3. The Price of Inequality (Joseph E. Stiglitz)- In India we talk about the government and public sector having too much power; discretionary as well as  monopolistic. But Stiglitz argues that other extreme is possible and does occur in the United States. He argues that in the US the businessmen have too much power, He lays accusations particularly at the  1 %, made infamous by the occupy wall street protests. These are the people right at the top of the income scale. He accuses them of being  corrupt, not in the most obvious way, but through lobbying and donations that they give to politicians to influence legislation that Stiglitz claims  helps them and the big businesses that they own and run at the expense of the  rest of the 99%. 

     Stiglitz lays the  blame on the influencing and lobbying power of  the 1% for the many loopholes in the business regulatory environment especially on taxes. These loopholes, Stiglitz claims are created so that these businesses can duck paying taxes. For example, companies have the ability of to park business profits for a few months in tax havens like the Cayman Islands for a few months and then bring it back in the guise of FDI (which according to US law isn't required to be taxed). Another problem ( for which, I must point out Stiglitz does not propose a very clear solution) is the way the judicial structure is implemented. He argues that in the US the businesses with deepest pockets win. Why ? Because cases  can drag on for years and years, and therefore Stiglitz argues that those who are likely to get financially exhausted are more than likely to lose most of the time. Only the larger can pay out billions in litigation fees and fines. Therefore they are the ones that win a lot of the time. They are the ones, according to Stiglitz, that break  most of the rules in the first place.  And because they are able to pay-out the most, they are hardly affected by punitive punishments. It's the small and mid-level business that get affected the most.

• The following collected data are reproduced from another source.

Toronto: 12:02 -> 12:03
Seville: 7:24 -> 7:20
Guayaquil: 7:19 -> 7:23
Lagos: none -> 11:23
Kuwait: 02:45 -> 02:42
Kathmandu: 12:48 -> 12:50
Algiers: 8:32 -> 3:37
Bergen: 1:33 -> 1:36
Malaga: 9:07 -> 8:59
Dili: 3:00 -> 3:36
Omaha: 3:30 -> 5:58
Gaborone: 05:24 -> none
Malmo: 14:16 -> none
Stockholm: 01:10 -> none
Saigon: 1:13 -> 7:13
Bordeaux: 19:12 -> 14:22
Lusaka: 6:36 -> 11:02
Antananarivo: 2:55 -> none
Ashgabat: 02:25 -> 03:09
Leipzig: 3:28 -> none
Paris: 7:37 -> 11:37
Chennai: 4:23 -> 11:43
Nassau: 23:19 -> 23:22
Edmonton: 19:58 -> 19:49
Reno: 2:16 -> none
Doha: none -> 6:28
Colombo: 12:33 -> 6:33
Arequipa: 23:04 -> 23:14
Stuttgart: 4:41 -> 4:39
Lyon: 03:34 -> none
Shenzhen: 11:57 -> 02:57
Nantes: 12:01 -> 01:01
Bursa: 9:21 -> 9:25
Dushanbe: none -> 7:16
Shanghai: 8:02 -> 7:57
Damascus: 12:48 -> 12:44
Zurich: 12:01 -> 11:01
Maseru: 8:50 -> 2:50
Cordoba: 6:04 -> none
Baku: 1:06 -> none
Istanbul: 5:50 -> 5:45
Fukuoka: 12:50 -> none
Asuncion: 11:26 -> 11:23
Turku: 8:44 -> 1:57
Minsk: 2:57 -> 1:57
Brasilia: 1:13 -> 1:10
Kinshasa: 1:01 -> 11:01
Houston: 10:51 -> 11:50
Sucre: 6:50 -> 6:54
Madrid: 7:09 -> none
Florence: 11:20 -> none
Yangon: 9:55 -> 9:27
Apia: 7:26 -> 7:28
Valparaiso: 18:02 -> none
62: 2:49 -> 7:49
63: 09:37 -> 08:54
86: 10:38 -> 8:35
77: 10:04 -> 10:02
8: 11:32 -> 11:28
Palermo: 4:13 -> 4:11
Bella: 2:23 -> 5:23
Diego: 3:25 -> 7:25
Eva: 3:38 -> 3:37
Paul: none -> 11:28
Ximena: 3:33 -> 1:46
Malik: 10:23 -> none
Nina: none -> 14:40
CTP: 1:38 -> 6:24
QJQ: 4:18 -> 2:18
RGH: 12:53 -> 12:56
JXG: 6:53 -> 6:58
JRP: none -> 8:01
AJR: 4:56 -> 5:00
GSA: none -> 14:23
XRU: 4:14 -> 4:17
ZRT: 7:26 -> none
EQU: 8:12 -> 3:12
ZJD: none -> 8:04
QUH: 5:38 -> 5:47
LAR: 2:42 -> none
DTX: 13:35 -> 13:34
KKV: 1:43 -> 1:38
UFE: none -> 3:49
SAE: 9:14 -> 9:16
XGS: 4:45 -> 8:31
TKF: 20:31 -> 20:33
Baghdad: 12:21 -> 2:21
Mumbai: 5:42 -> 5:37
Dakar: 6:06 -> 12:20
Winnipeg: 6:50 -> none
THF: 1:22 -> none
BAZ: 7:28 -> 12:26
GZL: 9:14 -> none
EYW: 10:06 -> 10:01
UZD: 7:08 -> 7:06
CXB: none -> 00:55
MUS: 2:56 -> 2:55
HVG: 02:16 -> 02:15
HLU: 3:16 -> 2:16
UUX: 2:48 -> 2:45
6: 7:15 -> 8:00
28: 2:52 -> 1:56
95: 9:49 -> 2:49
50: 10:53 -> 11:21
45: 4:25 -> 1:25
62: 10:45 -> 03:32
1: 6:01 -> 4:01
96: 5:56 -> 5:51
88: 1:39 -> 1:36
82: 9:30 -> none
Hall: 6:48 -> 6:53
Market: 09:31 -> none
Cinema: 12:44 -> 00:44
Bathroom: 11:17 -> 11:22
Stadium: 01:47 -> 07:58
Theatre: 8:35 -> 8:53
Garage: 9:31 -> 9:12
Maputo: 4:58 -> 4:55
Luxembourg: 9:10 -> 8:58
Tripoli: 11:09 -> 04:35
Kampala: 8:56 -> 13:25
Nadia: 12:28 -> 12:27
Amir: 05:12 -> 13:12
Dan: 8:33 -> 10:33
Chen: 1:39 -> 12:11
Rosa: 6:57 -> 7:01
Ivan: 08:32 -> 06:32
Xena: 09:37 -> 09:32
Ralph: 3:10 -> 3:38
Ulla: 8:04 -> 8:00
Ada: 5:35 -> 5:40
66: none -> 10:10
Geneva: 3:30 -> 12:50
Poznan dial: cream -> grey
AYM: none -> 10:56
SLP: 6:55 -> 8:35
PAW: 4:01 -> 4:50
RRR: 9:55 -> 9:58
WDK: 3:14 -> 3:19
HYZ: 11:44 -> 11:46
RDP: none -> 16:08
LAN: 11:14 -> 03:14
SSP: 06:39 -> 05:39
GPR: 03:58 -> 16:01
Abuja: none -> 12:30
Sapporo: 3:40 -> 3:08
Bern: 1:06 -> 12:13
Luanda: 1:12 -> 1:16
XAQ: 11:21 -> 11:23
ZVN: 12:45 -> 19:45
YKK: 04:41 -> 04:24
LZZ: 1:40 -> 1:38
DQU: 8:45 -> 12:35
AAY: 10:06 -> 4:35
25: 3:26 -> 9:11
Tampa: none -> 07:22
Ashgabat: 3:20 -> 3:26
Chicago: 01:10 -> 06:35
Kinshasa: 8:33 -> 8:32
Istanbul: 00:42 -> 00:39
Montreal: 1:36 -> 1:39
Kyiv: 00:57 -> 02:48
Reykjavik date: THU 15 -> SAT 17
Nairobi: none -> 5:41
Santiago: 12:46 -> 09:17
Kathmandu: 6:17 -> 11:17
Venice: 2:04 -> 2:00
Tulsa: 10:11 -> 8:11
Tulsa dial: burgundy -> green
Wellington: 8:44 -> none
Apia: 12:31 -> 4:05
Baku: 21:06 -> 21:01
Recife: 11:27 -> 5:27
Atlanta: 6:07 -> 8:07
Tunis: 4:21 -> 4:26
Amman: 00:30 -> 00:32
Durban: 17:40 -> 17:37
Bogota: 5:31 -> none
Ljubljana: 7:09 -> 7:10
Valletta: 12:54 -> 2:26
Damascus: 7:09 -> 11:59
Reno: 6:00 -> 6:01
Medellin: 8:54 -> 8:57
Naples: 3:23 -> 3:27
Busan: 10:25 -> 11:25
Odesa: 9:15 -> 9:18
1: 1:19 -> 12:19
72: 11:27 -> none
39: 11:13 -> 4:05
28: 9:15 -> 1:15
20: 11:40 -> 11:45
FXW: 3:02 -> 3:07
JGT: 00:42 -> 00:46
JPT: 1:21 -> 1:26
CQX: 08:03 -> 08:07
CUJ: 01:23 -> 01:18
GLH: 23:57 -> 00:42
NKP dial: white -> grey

 Now I don't agree with the many proposed solutions Stiglitz has to offer. His solutions to solve this monopoly of business are  too simple, raw and socialist for my tastes. In fact as an Indian I cringe a little when I read some of his solutions which are basically stronger business regulations and higher taxes and strong capital controls. I don't like these restrictive kinds of solutions because they are similar in restrictive intensity as the regulations that the Indian government follows at present. And if you want to see the problems that any restrictive controls create for business and finance, please come to India. I'm not denying the problem that Stiglitz is trying to bring our attention to; Just that the solutions need to be more proactive and intelligent  and create efficiency and not ineffiency in all transactions related to business.
  Despite this major flaw of not providing too viable  a solution, I think that this book has a lesson for India.

  In India it is clear that government needs to relinquish it's hold on a number of industries and business regulation overall. But again,  what Stiglitz warns us about in this book is the other extreme: When private business gets too much freedom. Something that is far from occurring in India. However, what is important for Indians to realize, and this book helps to do so,  is that there will always be a fine line that our law makers and regulators will have to tread on.
 
   Assuming the political situation will remain stable,  our law makers and regulators will continue to make mistakes; creating laws that  sometimes lean too much to the left and at other times too much to the right. But if the general trend is to try and keep it on this very thin, centrist line, India should be in a good long term position. Of course, Let's not get ahead of ourselves, we've got a long way to go before we need to worry about this.

  Why ? Well, below is a graph showing the ideal trajectory  the country should take with regard to Private business Freedom and (my guess) of where we are right now. If you agree with me then you know we have a very long way to go before we need to worry about private  businesses becoming the  bad guys. Our government machinery is taking up that position right now.